Chapter Two

14.2K 1K 933
                                    

Chapter Two

Dancing was an art.

One was not born knowing how to dance. One does not simply learn dancing by studying it.

Dance was an art that was born in the depths of the soul. It was the ability to do more than simply running around a stage, jumping and twirling. Dancing came with agility, with strength, with the ability to tell stories. For that was what dancing was; a story to tell. It was complex and fulfilling. It was intense and raw, a beautiful display of a tale to be told.

Dancing was emotional.

Dancing was beauty.

It was what I'd poured my heart and soul into for words couldn't explain how I felt most days, but dancing was the perfect outlet for the overflowing emotion in my heart. It was the perfect routine for my anxiety, for my tired soul.

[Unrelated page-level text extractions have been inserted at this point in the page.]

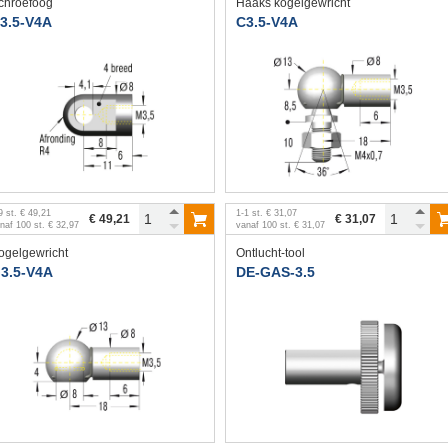
chroefoog
Haaks kogelgewricht
3.5-V4A
C3.5-V4A
9
st.
€ 49,21
1
-
1
st.
€ 31,07
€ 49,21
€ 31,07
anaf
100
st.
€ 32,97
vanaf
100
st.
€ 31,07
ogelgewricht
Ontlucht-tool
3.5-V4A
DE-GAS-3.5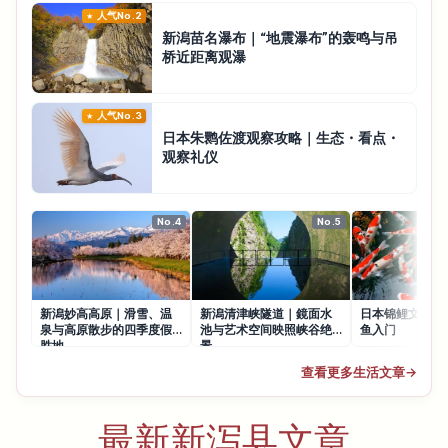
人气No.2
新潟苗名瀑布｜“地震瀑布”的轰鸣与吊
桥近距离观瀑
人气No.3
日本朱鹮佐渡观察攻略｜生态・看点・
观察礼仪
No.4
No.5
新潟妙高高原｜滑雪、温
新潟清津峡隧道｜鏡面水
日本锦鲤文化攻
泉与高原散步的四季度假
池与艺术空间映照峡谷绝
鱼入门
胜地
景
查看更多生活文章
→
最新新泻县文章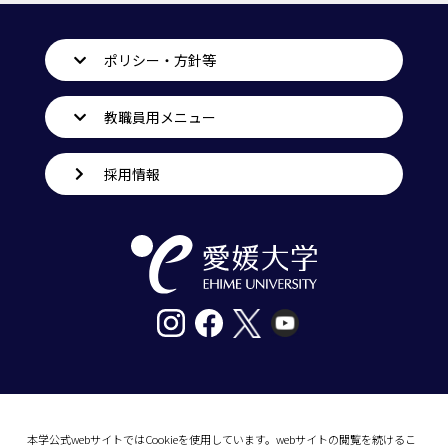
ポリシー・方針等
教職員用メニュー
採用情報
〒790-8577愛媛県松山市道後樋又10番13号
tel. 089-927-9000
本学公式webサイトではCookieを使用しています。webサイトの閲覧を続けるこ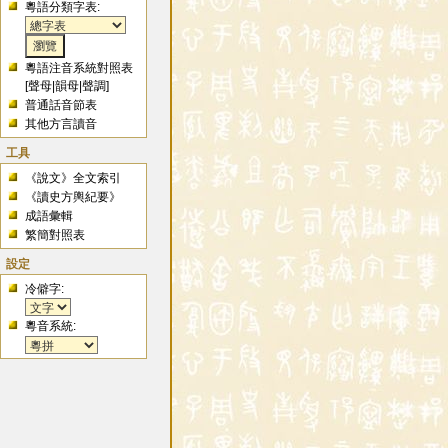
粵語分類字表:
粵語注音系統對照表
[
聲母
|
韻母
|
聲調
]
普通話音節表
其他方言讀音
工具
《說文》全文索引
《讀史方輿紀要》
成語彙輯
繁簡對照表
設定
冷僻字:
粵音系統: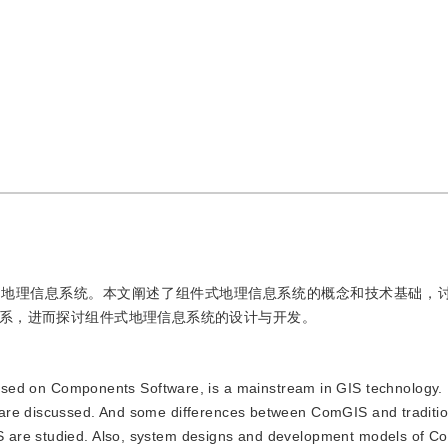
代地理信息系统。本文阐述了组件式地理信息系统的概念和技术基础，
系，进而探讨组件式地理信息系统的设计与开发。
d on Components Software, is a mainstream in GIS technology. I
are discussed. And some differences between ComGIS and traditio
S are studied. Also, system designs and development models of 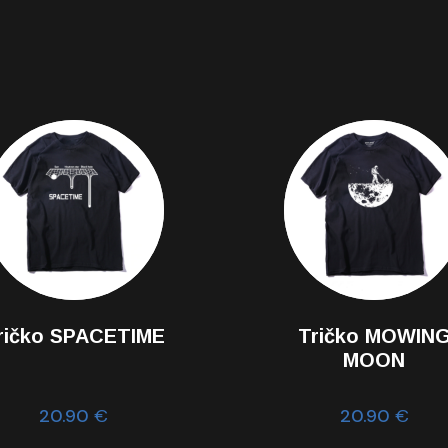
ričko SPACETIME
Tričko MOWIN
MOON
20.90
€
20.90
€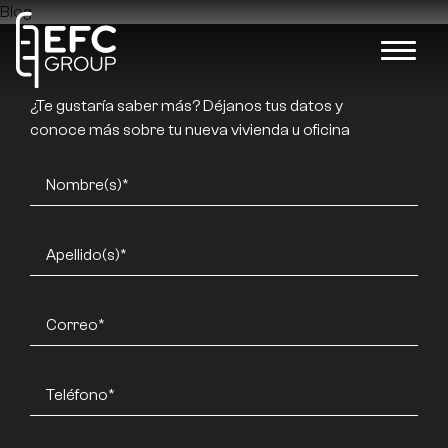
Blog
¿Te gustaría saber más? Déjanos tus datos y
conoce más sobre tu nueva vivienda u oficina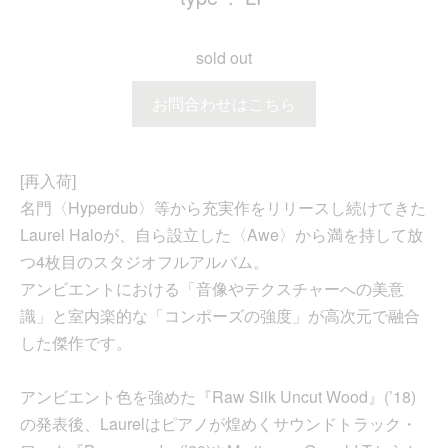
sold out
お問合わせはこちら
[再入荷]
名門〈Hyperdub〉等から充実作をリリースし続けてきた
Laurel Haloが、自ら設立した〈Awe〉から満を持して放
つ4枚目のスタジオフルアルバム。
アンビエントにおける「音像やテクスチャーへの美意
識」と室内楽的な「コンポーズの強度」が高次元で融合
した傑作です。
アンビエント色を強めた『Raw Silk Uncut Wood』(’18)
の発表後、Laurelはピアノが煌めくサウンドトラック・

I felt as if my body turned to liquid and moved with the breeze, my legs twisting and turning with each step, each move, muscles contracting and loosening with ease. My hair was coming lose from its bindings so loose strands flew by as I spun and made the landing as I dropped down low on the stage and bowed my head, closing my eyes as I listened to the rush of blood in my ears, my heart pounding.

A second later, the loud crash of applause startled me from my moment and I blinked, lifting my head to look at a sea of faceless people all clapping and cheering, rising to their feet to provide a standing ovation. I stared at them blankly, searching those faces.

I could feel it again.

That tingling sensation on the back of my neck, the little hairs raising with alarm as my natural instincts sensed someone watching me intently. I bounced from face to face, seeking out the eyes that pierced my soul, but there was nothing, but admiration and benevolence. Nothing like the burning intensity I felt creeping along my spine.

Immediately bored and frustrated, I rose to my feet and faced the crowd, bowing down low, holding my arms out, taking in the feedback that came in the whistling and cheering. I rose to my feet and turned, exiting the stage in a breeze. I headed right for my dressing room, with Kodi moving from behind one of the theater curtains to join me at my side. He wasn't paying any attention, though; he was playing some sort of handheld gaming system where I could hear the clash of swords and battle cries.

"Must you play that so loud?" I asked, annoyed. Kodi snorted, turning down the volume.

"Must you be so pretentious?" He asked in a horrible mockery version of my voice. I turned my head to glare at him and he looked up, looked back down, then back up and then awkwardly averted his eyes. I continued to my dressing room with Kodi in tow, the door closing shut behind us as I went straight to my vanity in the corner.

I plopped down and faced the mirror, annoyed with my own reflection as well. Not that I was unhappy with my appearance; I was beautiful just like my parents, just like their parents. Long silky black hair that I endeavored to care for, skin softened by a routine I kept in place every morning and night, eyes an eerie shade of blue that was unmatched by even my own family members, save my grandfather, Hades. I was often compared to my grandfather, told my beauty was only matched by his. Some days I decided... perhaps I was more attractive than even he, and mostly because I went out of my way to ensure my beauty.

My grandfather didn't even shower every day, so.

Still, I found my reflection annoying because everything was annoying me in that moment. From Kodi's video game noises to the seams of my outfit digging into my skin to the way my ballet slippers fit my feet far too tightly because they were now swollen from the dance.